WHAT THE EXERCISE ASKS: In the records, each line holding "necesarias" must be reported.

Page-level text extractions:
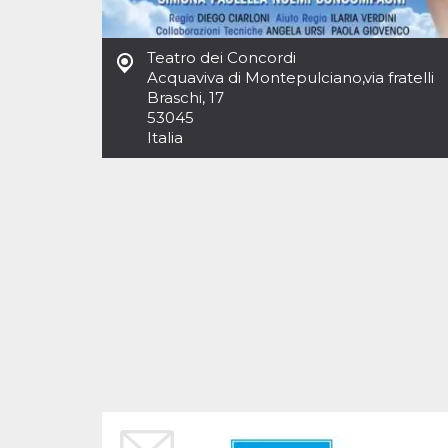
Cookies estrictamente necesarias
Cookies de preferencias
Teatro dei Concordi
Las cookies estrictamente necesarias permiten
Acquaviva di Montepulciano
,
via fratelli
la funcionalidad principal del sitio web, como
Braschi, 17
el inicio de sesión de usuario y la gestión de
cuentas. El sitio web no se puede utilizar
53045
correctamente sin las cookies estrictamente
Italia
necesarias.
Proveedor /
Nombre
Vencimiento
Descripción
Dominio
cf_clearance
1 año
Esta cookie es
Cloudflare,
utilizada por el
Inc.
servicio
.oooh.events
CloudFlare para
identificar el
tráfico web de
confianza y
anular cualquier
restricción de
seguridad
basada en la
dirección IP del
visitante. Es
esencial para
apoyar las
funciones de
seguridad de un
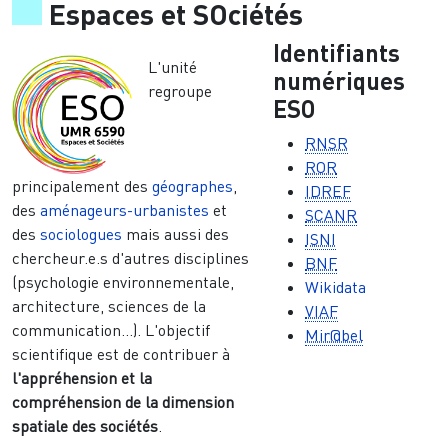
Espaces et SOciétés
Identifiants
L'unité
numériques
regroupe
ESO
RNSR
ROR
principalement des
géographes
,
IDREF
des
aménageurs-urbanistes
et
SCANR
des
sociologues
mais aussi des
ISNI
chercheur.e.s d'autres disciplines
BNF
(psychologie environnementale,
Wikidata
architecture, sciences de la
VIAF
communication...). L'objectif
Mir@bel
scientifique est de contribuer à
l'appréhension et la
compréhension de la dimension
spatiale des sociétés
.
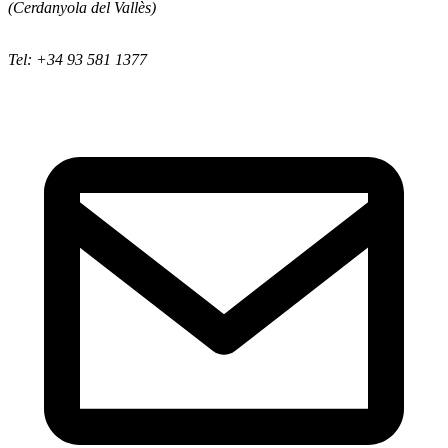
(Cerdanyola del Vallès)
Tel: +34 93 581 1377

ANSWER FOR THE TASK:
Cookies estrictamente necesarias
Las cookies estrictamente necesarias permiten
necesarias.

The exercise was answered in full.